The Lesson extensively incorporates active learning approaches, alternating instructor-driven examples with exercises combining individual and group activities. Employing group discussion and consensus building drives peer instruction, with feedback from the instructor. Hands-on in silico identification of a DNA sequence selected by each student and subsequent manipulation requires the student to make decisions about how to modify the sequence and to make predictions about outcomes. This choice also motivates active engagement and resists the potential for some students to rely on peers to achieve group objectives.


Three pairs of formative and summative assessments, formatted as printed exams and exercises, are provided as Supporting Files S3 and S4; S6 and S7; S10 and S11. Additional opportunities exist for the instructor to poll the class to obtain oral feedback on student comprehension, and regular student group work provides opportunities for students to perform self-assessment.

Inclusive Teaching

The Lesson addresses diversity in at least five ways. First, by engaging students in think-pair-share and group discussion as well as by using volunteer-response questions, the Lesson accommodates both introverts and extroverts. Having both student-selected groups as well as groups formed randomly also lets all the students access the varying expertise of peers that they might not normally choose to interact with. Third, the topic of the Lesson itself, how mutation affects protein sequence, is inextricably coupled with appreciation for the basis of diversity: DNA sequence changes leading to protein sequence changes via the central dogma. The Lesson also promotes diversity by allowing students to select a gene sequence of their own choosing for analysis, rather than every student working on the same gene selected by the instructor. Such an approach allows the Lesson to show case genetic diversity and to allow the students to draw broad conclusions about similarities and differences resulting from related types of mutations. Finally, the example used in the first class to motivate the Lesson, the genetic basis of human earwax type, provokes questions about the genetic differences between human populations and potential forces promoting those differences.


In this Lesson, which I deliver over seven, fifty-minute course periods, between 60 and 95 biology major students complete the seven following activities:

  • Identify a coding DNA sequence (CDS) available in a public sequence database (wormbase.org).
  • Perform basic sequence analyses on the CDS by calculating nucleotide frequencies and using a chi square test to compare this observation to a null hypothesis.
  • Conduct in silico translation of the CDS.
  • Identify the observed location of in-frame stop codons in the CDS and using a chi-square test to compare this observation to a null hypothesis.
  • Perform stochastic in silico mutagenesis of the CDS and predicting the effect on the encoded protein.
  • Translate the mutant CDS; categorizing and discussing the outcomes of the effect of the mutation on the protein compared to the mutations of other students (representing mutations of various lengths and types).
  • Design mutations with the intention of creating specific, desired effects on protein sequence.

These activities are interspersed with assessments and interactive lecture segments.

The activities and materials needed are summarized in Table 1.
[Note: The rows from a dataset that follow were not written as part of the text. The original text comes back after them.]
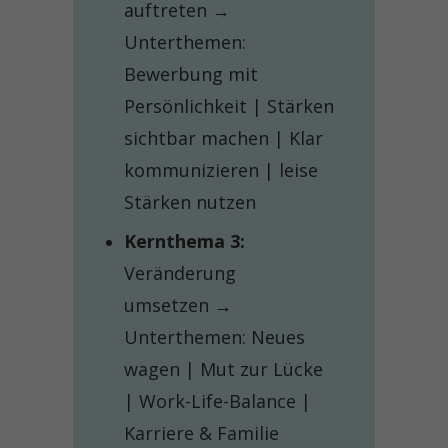
auftreten →
Unterthemen:
Bewerbung mit
Persönlichkeit | Stärken
sichtbar machen | Klar
kommunizieren | leise
Stärken nutzen
Kernthema 3:
Veränderung
umsetzen →
Unterthemen: Neues
wagen | Mut zur Lücke
| Work-Life-Balance |
Karriere & Familie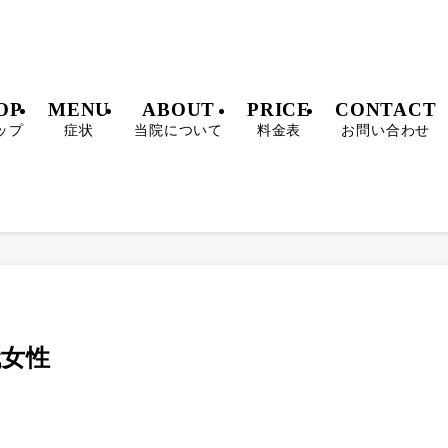
OP
MENU
ABOUT
PRICE
CONTACT
ップ
症状
当院について
料金表
お問い合わせ
代女性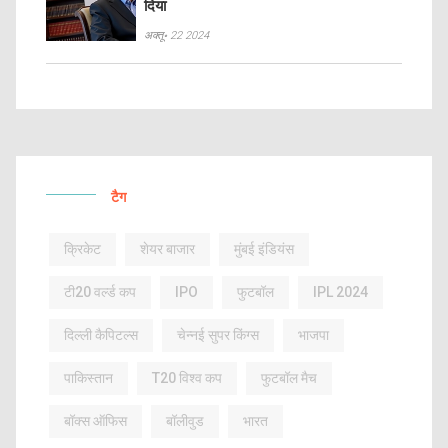
दिया
अक्तू॰ 22 2024
टैग
क्रिकेट
शेयर बाजार
मुंबई इंडियंस
टी20 वर्ल्ड कप
IPO
फुटबॉल
IPL 2024
दिल्ली कैपिटल्स
चेन्नई सुपर किंग्स
भाजपा
पाकिस्तान
T20 विश्व कप
फुटबॉल मैच
बॉक्स ऑफिस
बॉलीवुड
भारत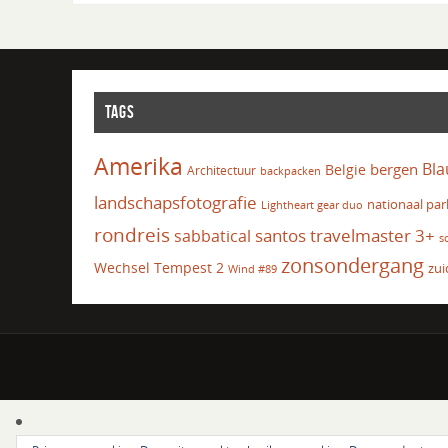
TAGS
Amerika
Bla
bergen
Belgie
Architectuur
backpacken
landschapsfotografie
nationaal par
Lightheart gear duo
rondreis
santos travelmaster 3+
sabbatical
s
zonsondergang
Wechsel Tempest 2
zui
Wind #89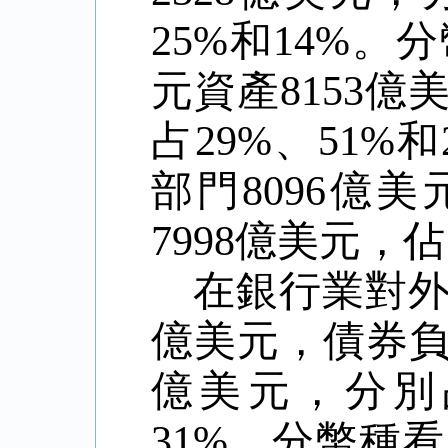
25%和14%。
元資產8153億
占29%、51
部門8096億
7998億美元，佔
在銀行業對
億美元，債券負債
億美元，分別
31%。分幣種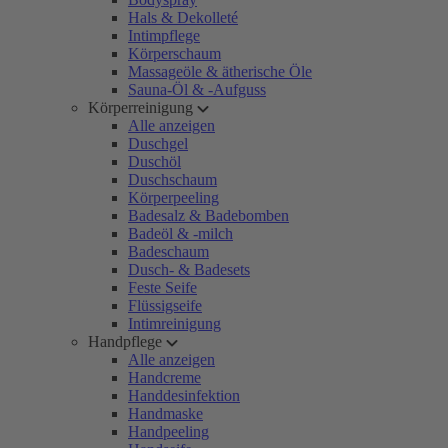
Hals & Dekolleté
Intimpflege
Körperschaum
Massageöle & ätherische Öle
Sauna-Öl & -Aufguss
Körperreinigung
Alle anzeigen
Duschgel
Duschöl
Duschschaum
Körperpeeling
Badesalz & Badebomben
Badeöl & -milch
Badeschaum
Dusch- & Badesets
Feste Seife
Flüssigseife
Intimreinigung
Handpflege
Alle anzeigen
Handcreme
Handdesinfektion
Handmaske
Handpeeling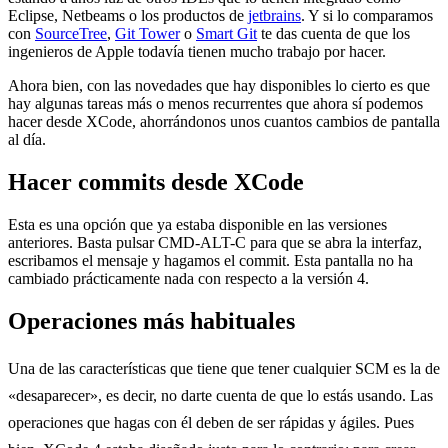
Eclipse, Netbeams o los productos de
jetbrains
. Y si lo comparamos
con
SourceTree
,
Git Tower
o
Smart Git
te das cuenta de que los
ingenieros de Apple todavía tienen mucho trabajo por hacer.
Ahora bien, con las novedades que hay disponibles lo cierto es que
hay algunas tareas más o menos recurrentes que ahora sí podemos
hacer desde XCode, ahorrándonos unos cuantos cambios de pantalla
al día.
Hacer commits desde XCode
Esta es una opción que ya estaba disponible en las versiones
anteriores. Basta pulsar CMD-ALT-C para que se abra la interfaz,
escribamos el mensaje y hagamos el commit. Esta pantalla no ha
cambiado prácticamente nada con respecto a la versión 4.
Operaciones más habituales
Una de las características que tiene que tener cualquier SCM es la de
«desaparecer», es decir, no darte cuenta de que lo estás usando. Las
operaciones que hagas con él deben de ser rápidas y ágiles. Pues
At the time of this Lesson, the 60 to 90 students enrolled in my upper-division biology majors' course in genetics have recently completed class sessions on DNA replication, mutation and transcription. They just read the textbook chapter on translation in preparation for the first day of this Lesson.

Each of the class meetings for this Lesson will require a computer and projector (or overhead transparencies and projector, or document camera and printouts of PowerPoint slides) for displaying Supporting File S1 (Effects of Mutations on Proteins - Presentations.pptx). Ideally, students will ideally always bring an internet-accessible laptop or tablet computer (or at least one device to share per group of 3-4 students).

Before today's class, prepare by adding photos of earwax phenotypes to Slide 3. For each student, bring: one cotton swab (optional) and a photocopy of (1) Supporting File S2 (a codon table; ask students to bring the codon table back to each class); (2) Supporting File S3 (Formative Assessment 1); and (3) Supporting File S4 (Summative Assessment 1).



To begin instruction, distribute one cotton swab to each student, keeping one for yourself. Then, direct everybody to clean their ears. Tell the students to keep their swabs, and then proceed to the lecture slides.

Slide 3 (Supporting File S1): Tell the class that there is a mutation known to correlate with earwax type ITE.DATA (11), making this example useful for determining one's genotype from one's phenotype.

Slide 4: After the students have identified their earwax types, this slide shows the frequencies of two alleles of ABCC11. The alleles are named A and G, after two nucleotides (adenine and guanine) that can be found at position 538 in the ABCC11 gene. Refer to Table 2 for a summary (pictured with Table 1). The A allele (recessive, white in the figure's pie charts) causes production of dry earwax; the G allele (dominant, black in the pie charts) produces wet earwax. After asking students to identify whether any geographic trends in the allele frequencies appear to exist, you can ask them whether their self-identified earwax phenotype correlates with their ethnicity based on the allele frequency figures for different worldwide ancestral populations. Now, students have experienced an example of how a mutation can cause a phenotypic change. To improve their appreciation for the vast range of ways that mutations affect protein sequences, it is next important to discuss the specific change involved in the ABCC11 gene that underlies the difference in human earwax type. This discussion usually requires five to seven minutes.

Slide 5: introduces a third ABCC11 allele, in which a C (cytosine) exists at nucleotide 538 (like the A allele, the C allele is also recessive and produces dry earwax). Let students read the information, ask clarifying questions of you if needed, and then think-pair-share, or use clickers or other polling approach, to have students answer the question at the bottom of the slide. Distribute File S2 copies for the students to use in this and subsequent classes. The only way that a GGN (N = aNy amino acid) codon, all four of which encode glycine, can mutate from a glycine codon to an arginine is if a mutation occurs in the first codon position. G-to-A mutations at this position will change GGA or GGG (glycine codons) to AGA or AGG (arginine codons). G-to-C mutations at the first position will change GGA or GGG (glycine) to CGA or CGG (also encoding arginine). Conclude with the point that this one amino acid change, caused by a difference in a single nucleotide between different human populations, causes an observable difference in phenotype: earwax consistency.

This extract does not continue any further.